Jeanne Gang’s “Hive” is called "Hive" because, well, I guess because it looks like a hive, "Hive" consists of sonotubes stacked so high that they're practically unsafe. The result looks tame on the outside but insane on the inside, which is all anyone could ever want. In person the effect is mesmerizing, easily my favorite of the National Building Museum summer installations so far.
Since we’re in Washington, DC anyway, let’s stop by one of my favorite museums, the Renwick Gallery of the Smithsonian which, according to Wikipedia (and as witnessed in real life) displays American craft and decorative arts. And since we’re there anyway, it might be a good idea to try and figure out why all of those people think lying on the floor is a good idea.
After landing at night, I stayed at the airport hotel before transferring early the next morning to a downtown one
We’re back in New York, and the warm months of summer are now replaced with the not so warm months of October, or, as AIA New York calls it, Archtober, pronounced with a silent “h” so that it sounds more like Arc-tober than Arch-tober. This is an annual, month long event that includes an excellent program called the Building of the Day. Each day, a different city building is available to tour, and this day we’re up at Columbia’s new Manhattanville Campus visiting a very nice (although not spectacular) new building by Renzo Piano. The Lenfest Center for the Arts is a well designed, well detailed, very nice building that is honesly a little forgettable compared to the other Archtober buildings I was able to get inside this year.t
Instead of one Building of the Day, the tour of the new Cornell Tech Campus on Roosevelt Island included visits inside Three Buildings of the Day. Of those three buildings, two are pictured below. One is called “The Bridge” and was designed by Weiss Manfredi, and the other is the Bloomberg Center by Morphosis. Not pictured is the Passive (or possibly Passiv) House dorm by Handel Architects, which is nice enough but not as much fun as the others. As to which of the pictures are of the Weiss Manfredi building and which are pictures of the Morphosis building, it’s fairly self evident so I’ll leave that up to you with no further explanation.

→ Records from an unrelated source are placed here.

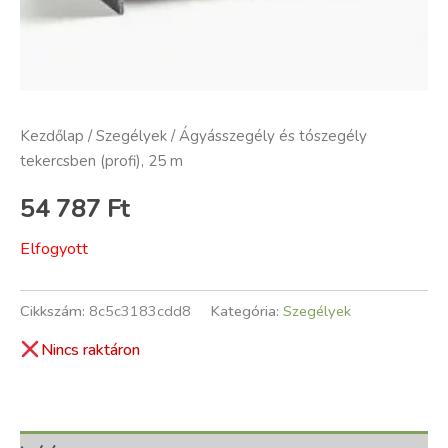
Kezdőlap
/
Szegélyek
/ Ágyásszegély és tószegély
tekercsben (profi), 25 m
54 787
Ft
Elfogyott
Cikkszám:
8c5c3183cdd8
Kategória:
Szegélyek
Nincs raktáron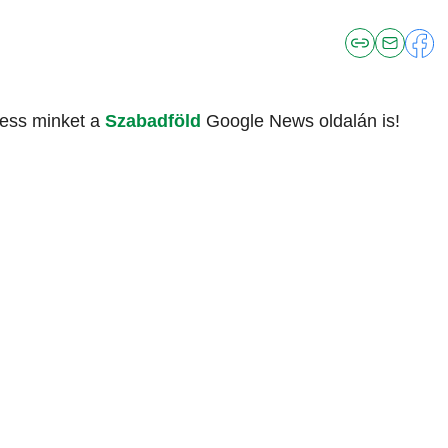
vess minket a
Szabadföld
Google News oldalán is!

The last Archtober tour I took this year was a really good one. 56 Leonard Street is a brand new residential tower in Tribeca designed by Herzog & de Meuron, and the tour (led by the HdM Project Manager) took us to only three floors. Two were amenity floors (pool, gym, IMAX theatre) and one from the 57th full floor penthouse, which recently sold for $34.5M.
56 Leonard Street is often called the Jenga Tower for good reason. But when you’re in it, on a high floor, floating above Manhattan with a completely unobstructed balcony view of the city below, all those cantilevers start to make sense.